Saved data entries
Segment Open

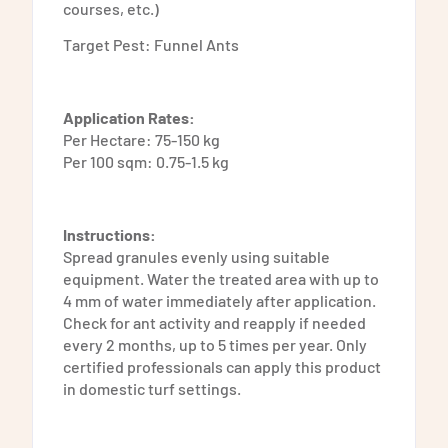
courses, etc.)
Target Pest: Funnel Ants
Application Rates:
Per Hectare: 75-150 kg
Per 100 sqm: 0.75-1.5 kg
Instructions:
Spread granules evenly using suitable
equipment. Water the treated area with up to
4 mm of water immediately after application.
Check for ant activity and reapply if needed
every 2 months, up to 5 times per year. Only
certified professionals can apply this product
in domestic turf settings.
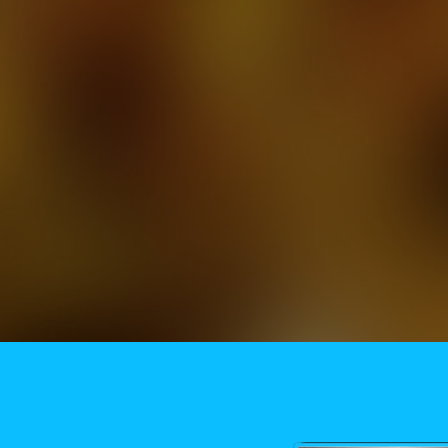
Need More Help?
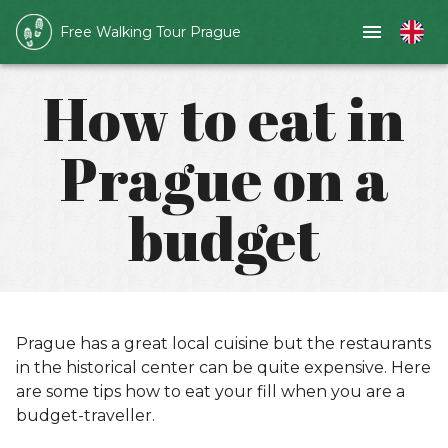
Free Walking Tour Prague
How to eat in
Prague on a
budget
Prague has a great local cuisine but the restaurants
in the historical center can be quite expensive. Here
are some tips how to eat your fill when you are a
budget-traveller.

Segment Closed

§ PROBLEM REQUIREMENTS
Could you transcribe exactly the entries above, but only the lines from the one with "Target Pest: Funnel Ants" through the one with "Need More Help?", and without pictures?

§ EXERCISE RESULT
Target Pest: Funnel Ants
Application Rates:
Per Hectare: 75-150 kg
Per 100 sqm: 0.75-1.5 kg
Instructions:
Spread granules evenly using suitable
equipment. Water the treated area with up to
4 mm of water immediately after application.
Check for ant activity and reapply if needed
every 2 months, up to 5 times per year. Only
certified professionals can apply this product
in domestic turf settings.
Need More Help?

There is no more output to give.